Capace di attingere dalla tradizione ed affrancarla da ogni schema moltiplicandone le possibilità espressive, Pellegrino e la sua band (sette elementi più la voce di Gabriella Di Capua) ci accompagnano in questo nuovo viaggio onirico, simbolico e personale tra suoni ed emozioni, tradizione e contemporaneità: un mix armonico, esotico e vitale che coinvolge tutti i sensi e ci proietta già nella stagione estiva dei tormentoni balneari.
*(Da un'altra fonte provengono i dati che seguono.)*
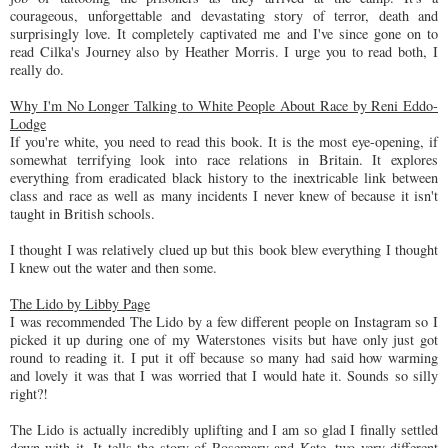
courageous, unforgettable and devastating story of terror, death and
surprisingly love. It completely captivated me and I've since gone on to
read Cilka's Journey also by Heather Morris. I urge you to read both, I
really do.
Why I'm No Longer Talking to White People About Race by Reni Eddo-
Lodge
If you're white, you need to read this book. It is the most eye-opening, if
somewhat terrifying look into race relations in Britain. It explores
everything from eradicated black history to the inextricable link between
class and race as well as many incidents I never knew of because it isn't
taught in British schools.
I thought I was relatively clued up but this book blew everything I thought
I knew out the water and then some.
The Lido by Libby Page
I was recommended The Lido by a few different people on Instagram so I
picked it up during one of my Waterstones visits but have only just got
round to reading it. I put it off because so many had said how warming
and lovely it was that I was worried that I would hate it. Sounds so silly
right?!
The Lido is actually incredibly uplifting and I am so glad I finally settled
down with it. It tells the story of Rosemary and Kate, two very different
Il tutto attraverso il collante fondamentale del ritmo, con quell’impronta groove-disco che celebra la terra, il mare, le stelle, e impedisce di stare fermi e non ballare.
Come racconta lo stesso Pellegrino, ispirandosi al libro Elogio della Fuga di Henri Laborit: “Non c’è una meta definita, piuttosto la volontà di esplorare nuovi linguaggi sonori che mantengono salde le radici partenopee, pur aprendosi a un’estetica musicale globale e contemporanea”.
Koinè, parola greca che significa linguaggio comune, rappresenta un vero e proprio linguaggio senza confini che diventa unificante. Un’esperienza immersiva che parte dai vicoli dalla scena musicale partenopea degli anni ’70 e ’80 (la Naples-power dei vari Pino Daniele, Enzo Avitabile e James Senese) per abbracciare paesi lontani: dall’Africa maghrebina al Sud America, passando per l’ambiente clubbing di Berlino e le cuevas dei quartieri gitani di Granada, con epicentro viscerale le falde del Vesuvio.
Come un ponte evocativo e immaginario che unisce passato e presente, retromania e sperimentazione, appocundria e allegria, radici napoletane e culture di altre latitudini, Koinè si accende di sensazioni, contaminazioni, derivazioni e libertà sonora, godendo di tutta quella ricchezza eterogenea e mettendo in musica quella forza che serve a oltrepassare le barriere, oltre che a reagire di fronte a certe dinamiche sconfortanti dell’attualità.
Con l’idea di una Napoli internazionale, sospesa tra sogno e realtà, luci e ombre, aspettative e disillusione, nel mito della sirena Parthenope e nel miraggio di quel canto così intenso, seduttivo e sfuggente, atmosfere mediterranee e potenza comunicativa del dialetto napoletano si fondono a percussioni etniche e tribali, dando vita a un dancefloor globale nel quale confluiscono synth-pop e disco music, l’anima latina dei soleggiati ritmi caraibici e tropicali, l’incantesimo malinconico del folk andaluso, finendo per mescolarsi al pop-funk psichedelico di Alan Sorrenti e Level 42 e a levigate frenesie jazz-funk alla Herbie Hancock.
Un melting-pot sonico che si riflette anche nella condotta tematica degli otto brani della release: sotto l’aspetto testuale, Pellegrino & Zodyaco indugia sul concetto di fuga come atto liberatorio e rotta alternativa per evitare il conformismo dei nostri tempi.
Un fuggire che, però, non è assolutamente fine a se stesso, bensì un’evasione costruttiva che si manifesta come strumento di sopravvivenza a tutto ciò che non ci lascia esprimere liberamente, sia nell’individuare l’essenza più intima delle cose sia nell’esigenza di riscoprire la bellezza di ciò che ci circonda (Pecché), cercando di ripartire da quello che siamo oggi, nonostante l’amaro dei ricordi, il tempo che passa e l’incertezza dei cambiamenti (Mario, Palepoli, Saditè).
D’altronde, il reale obiettivo del nostro viaggiare – inteso come percorso esistenziale – si dovrebbe focalizzare sul nutrimento continuo della nostra curiosità, per vedere quel che non si è visto e vedere di nuovo quel che si è già visto, e tracciarvi accanto altri cammini: dopotutto, come diceva José Saramago, la fine di un viaggio è soltanto l’inizio di un altro.